Use early in your search to understand what vendors offer and narrow your list. Gather general capabilities, company background, and high-level pricing ranges.

RFP

Request for Proposal

Use when you know your requirements and want detailed vendor solutions and pricing. This is your main evaluation document for shortlisted vendors.

RFQ

Request for Quote

Use when requirements are fixed and you just need final pricing. Often used after RFP when you're ready to negotiate with finalists.

When procuring disaster recovery solutions, an RFI is helpful for initial market research to understand available technologies and vendor capabilities. An RFP is essential for a detailed evaluation of specific solutions against defined requirements, while an RFQ is generally unsuitable due to the complexity and customization involved.

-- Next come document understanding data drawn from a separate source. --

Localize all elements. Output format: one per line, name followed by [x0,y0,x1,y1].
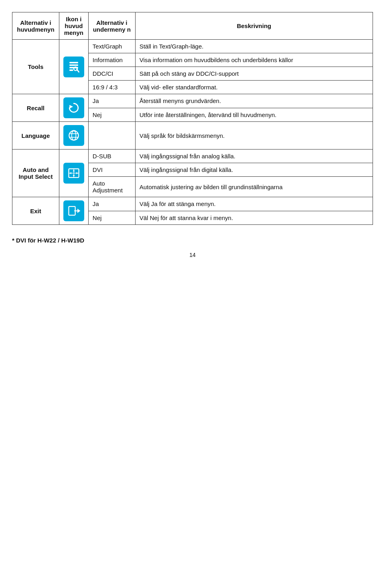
sub-cell: D-SUB [88,150,135,163]
autoinput-icon [63,163,84,184]
icon-cell [59,94,88,122]
svg-marker-20 [77,209,80,213]
main-cell: Recall [12,94,59,122]
svg-point-7 [69,131,78,140]
sub-cell [88,122,135,150]
header-col1: Alternativ i huvudmenyn [12,12,59,40]
svg-marker-16 [69,172,71,174]
icon-cell [59,122,88,150]
desc-cell: Automatisk justering av bilden till grun… [135,177,373,197]
svg-rect-3 [69,69,73,71]
sub-cell: Nej [88,211,135,225]
sub-cell: DDC/CI [88,67,135,81]
icon-cell [59,197,88,225]
page-number: 14 [12,252,373,258]
sub-cell: Nej [88,108,135,122]
sub-cell: Auto Adjustment [88,177,135,197]
footnote: * DVI för H-W22 / H-W19D [12,237,373,244]
desc-cell: Väl Nej för att stanna kvar i menyn. [135,211,373,225]
sub-cell: Ja [88,94,135,108]
main-cell: Tools [12,40,59,94]
desc-cell: Sätt på och stäng av DDC/CI-support [135,67,373,81]
sub-cell: Information [88,53,135,67]
desc-cell: Utför inte återställningen, återvänd til… [135,108,373,122]
desc-cell: Välj Ja för att stänga menyn. [135,197,373,211]
svg-marker-17 [76,172,78,174]
svg-marker-14 [73,170,75,172]
exit-icon [63,200,84,221]
desc-cell: Visa information om huvudbildens och und… [135,53,373,67]
sub-cell: Text/Graph [88,40,135,53]
recall-icon [63,97,84,118]
desc-cell: Välj ingångssignal från analog källa. [135,150,373,163]
svg-rect-0 [69,62,78,63]
tools-icon [63,57,84,77]
header-col3: Alternativ i undermeny n [88,12,135,40]
desc-cell: Välj språk för bildskärmsmenyn. [135,122,373,150]
sub-cell: 16:9 / 4:3 [88,81,135,94]
svg-marker-6 [69,105,73,109]
icon-cell [59,40,88,94]
header-col4: Beskrivning [135,12,373,40]
sub-cell: DVI [88,163,135,177]
language-icon [63,125,84,146]
main-table: Alternativ i huvudmenyn Ikon i huvud men… [12,12,373,225]
svg-point-8 [71,131,76,140]
desc-cell: Välj vid- eller standardformat. [135,81,373,94]
desc-cell: Välj ingångssignal från digital källa. [135,163,373,177]
svg-rect-1 [69,64,78,66]
svg-marker-15 [73,175,75,177]
desc-cell: Ställ in Text/Graph-läge. [135,40,373,53]
sub-cell: Ja [88,197,135,211]
icon-cell [59,150,88,197]
main-cell: Auto and Input Select [12,150,59,197]
desc-cell: Återställ menyns grundvärden. [135,94,373,108]
main-cell: Exit [12,197,59,225]
header-col2: Ikon i huvud menyn [59,12,88,40]
main-cell: Language [12,122,59,150]
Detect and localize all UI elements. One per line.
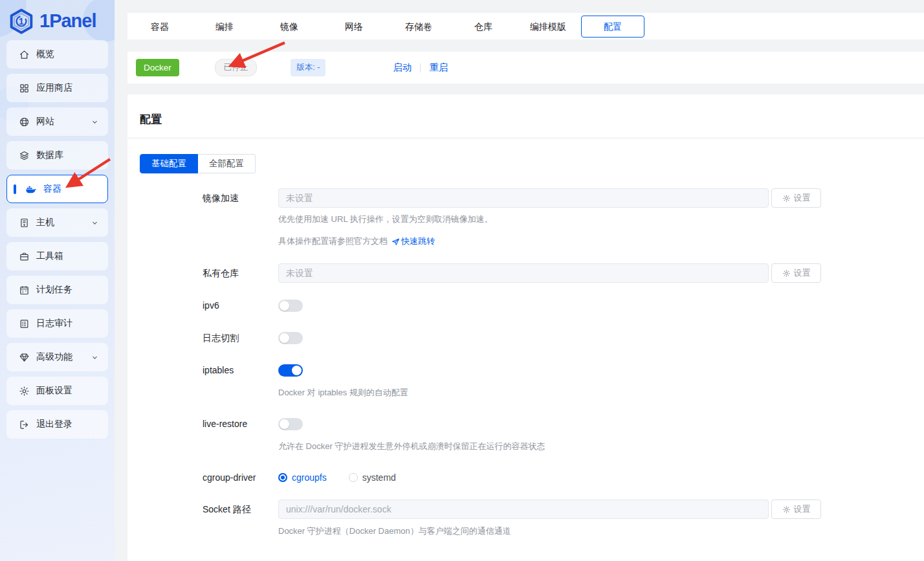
sidebar-item-cronjob[interactable]: 计划任务 xyxy=(6,276,108,304)
sidebar-item-app-store[interactable]: 应用商店 xyxy=(6,74,108,102)
quick-jump-link[interactable]: 快速跳转 xyxy=(391,236,435,247)
socket-path-setting-button[interactable]: 设置 xyxy=(771,500,821,519)
gear-icon xyxy=(782,269,791,278)
docker-badge: Docker xyxy=(136,59,179,76)
audit-log-icon xyxy=(19,318,30,329)
sidebar-item-advanced[interactable]: 高级功能 xyxy=(6,343,108,371)
field-label: live-restore xyxy=(203,418,278,429)
field-live-restore: live-restore 允许在 Docker 守护进程发生意外停机或崩溃时保留… xyxy=(203,418,924,452)
field-ipv6: ipv6 xyxy=(203,300,924,312)
tab-setting[interactable]: 配置 xyxy=(581,16,644,38)
tab-container[interactable]: 容器 xyxy=(127,13,192,40)
host-icon xyxy=(19,217,30,228)
chevron-down-icon xyxy=(91,118,98,126)
field-label: 镜像加速 xyxy=(203,188,278,204)
iptables-help: Docker 对 iptables 规则的自动配置 xyxy=(278,387,924,399)
live-restore-toggle[interactable] xyxy=(278,418,303,430)
gear-icon xyxy=(782,505,791,514)
sidebar-item-database[interactable]: 数据库 xyxy=(6,141,108,170)
sidebar-item-label: 面板设置 xyxy=(36,385,72,397)
private-registry-setting-button[interactable]: 设置 xyxy=(771,263,821,283)
sidebar-item-label: 工具箱 xyxy=(36,250,63,262)
private-registry-input[interactable] xyxy=(278,263,769,283)
brand-logo: 1 1Panel xyxy=(0,0,115,36)
subtab-all-config[interactable]: 全部配置 xyxy=(198,154,256,173)
gear-icon xyxy=(19,386,30,397)
home-icon xyxy=(19,49,30,60)
globe-icon xyxy=(19,116,30,127)
radio-cgroupfs[interactable]: cgroupfs xyxy=(278,472,327,483)
field-iptables: iptables Docker 对 iptables 规则的自动配置 xyxy=(203,364,924,399)
field-label: 私有仓库 xyxy=(203,263,278,280)
radio-dot xyxy=(349,473,358,482)
mirror-accel-input[interactable] xyxy=(278,188,769,208)
status-stopped-tag: 已停止 xyxy=(215,59,258,76)
sidebar-item-label: 日志审计 xyxy=(36,318,72,329)
calendar-icon xyxy=(19,285,30,296)
divider xyxy=(420,63,421,72)
gem-icon xyxy=(19,352,30,363)
active-indicator xyxy=(14,184,16,194)
tab-compose[interactable]: 编排 xyxy=(192,13,257,40)
restart-button[interactable]: 重启 xyxy=(429,61,448,74)
tab-compose-template[interactable]: 编排模版 xyxy=(516,13,580,40)
field-label: Socket 路径 xyxy=(203,500,278,516)
docker-status-bar: Docker 已停止 版本: - 启动 重启 xyxy=(127,52,924,83)
field-label: cgroup-driver xyxy=(203,472,278,483)
socket-path-input[interactable] xyxy=(278,500,769,519)
page-title: 配置 xyxy=(127,94,924,127)
sidebar: 1 1Panel 概览 应用商店 网站 xyxy=(0,0,115,561)
field-log-rotate: 日志切割 xyxy=(203,332,924,344)
tab-volume[interactable]: 存储卷 xyxy=(386,13,451,40)
ipv6-toggle[interactable] xyxy=(278,300,303,312)
sidebar-item-panel-settings[interactable]: 面板设置 xyxy=(6,377,108,405)
config-card: 配置 基础配置 全部配置 镜像加速 设置 优先使用加速 URL 执行 xyxy=(127,94,924,561)
config-subtabs: 基础配置 全部配置 xyxy=(140,154,924,173)
sidebar-item-label: 数据库 xyxy=(36,149,63,161)
database-icon xyxy=(19,150,30,161)
sidebar-item-website[interactable]: 网站 xyxy=(6,107,108,136)
sidebar-item-logout[interactable]: 退出登录 xyxy=(6,410,108,439)
radio-systemd[interactable]: systemd xyxy=(349,472,396,483)
sidebar-item-container[interactable]: 容器 xyxy=(6,175,108,203)
version-tag: 版本: - xyxy=(291,59,325,76)
subtab-basic-config[interactable]: 基础配置 xyxy=(140,154,198,173)
field-socket-path: Socket 路径 设置 Docker 守护进程（Docker Daemon）与… xyxy=(203,500,924,537)
sidebar-item-logs[interactable]: 日志审计 xyxy=(6,309,108,338)
log-rotate-toggle[interactable] xyxy=(278,332,303,344)
sidebar-item-label: 容器 xyxy=(43,183,61,195)
brand-name: 1Panel xyxy=(39,10,96,32)
sidebar-item-label: 高级功能 xyxy=(36,351,72,363)
field-label: iptables xyxy=(203,364,278,375)
1panel-hexagon-icon: 1 xyxy=(8,7,35,36)
gear-icon xyxy=(782,194,791,203)
start-button[interactable]: 启动 xyxy=(393,61,412,74)
doc-hint-text: 具体操作配置请参照官方文档 xyxy=(278,236,388,247)
field-private-registry: 私有仓库 设置 xyxy=(203,263,924,283)
tab-network[interactable]: 网络 xyxy=(322,13,386,40)
radio-dot xyxy=(278,473,287,482)
sidebar-item-label: 退出登录 xyxy=(36,419,72,430)
apps-icon xyxy=(19,83,30,94)
svg-text:1: 1 xyxy=(19,16,24,26)
sidebar-item-host[interactable]: 主机 xyxy=(6,208,108,237)
tab-repo[interactable]: 仓库 xyxy=(451,13,516,40)
tab-image[interactable]: 镜像 xyxy=(257,13,322,40)
field-mirror-accel: 镜像加速 设置 优先使用加速 URL 执行操作，设置为空则取消镜像加速。 具体操… xyxy=(203,188,924,247)
field-label: 日志切割 xyxy=(203,332,278,344)
container-section-tabs: 容器 编排 镜像 网络 存储卷 仓库 编排模版 配置 xyxy=(127,13,924,40)
sidebar-item-label: 主机 xyxy=(36,217,54,228)
config-form: 镜像加速 设置 优先使用加速 URL 执行操作，设置为空则取消镜像加速。 具体操… xyxy=(140,188,924,537)
mirror-accel-setting-button[interactable]: 设置 xyxy=(771,188,821,208)
sidebar-item-label: 应用商店 xyxy=(36,82,72,94)
sidebar-item-label: 网站 xyxy=(36,116,54,127)
sidebar-item-label: 概览 xyxy=(36,49,54,60)
field-label: ipv6 xyxy=(203,300,278,311)
sidebar-item-toolbox[interactable]: 工具箱 xyxy=(6,242,108,270)
live-restore-help: 允许在 Docker 守护进程发生意外停机或崩溃时保留正在运行的容器状态 xyxy=(278,441,924,452)
chevron-down-icon xyxy=(91,354,98,361)
field-cgroup-driver: cgroup-driver cgroupfs systemd xyxy=(203,472,924,483)
sidebar-item-overview[interactable]: 概览 xyxy=(6,40,108,69)
sidebar-menu: 概览 应用商店 网站 数据库 xyxy=(6,40,108,444)
iptables-toggle[interactable] xyxy=(278,364,303,377)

Technical requirements checklist

Use this checklist when defining your RFP scope.

Data Protection

  • Continuous Data Protection (CDP) with sub-minute RPOs
  • Immutable storage (WORM) to prevent ransomware encryption
  • Air-gapped backups for offline protection
  • Support for various data sources (on-premises, cloud, SaaS)

Recovery Capabilities

  • Automated failover and failback orchestration
  • Granular point-in-time recovery
  • Application-aware recovery
  • Identity resilience (Active Directory/Entra ID protection)

Security

  • Anomaly detection using AI/ML
  • Integration with SIEM platforms
  • Role-based access control (RBAC)
  • Encryption at rest and in transit

Deployment & Management

  • Support for hybrid cloud environments
  • Unified management console
  • Automated DR testing capabilities
  • Compliance reporting dashboards

Compliance

  • Alignment with regulatory requirements (DORA, HIPAA, GDPR)
  • Data residency options
  • Audit logging and reporting
  • Third-party certifications (SOC 2, ISO 27001)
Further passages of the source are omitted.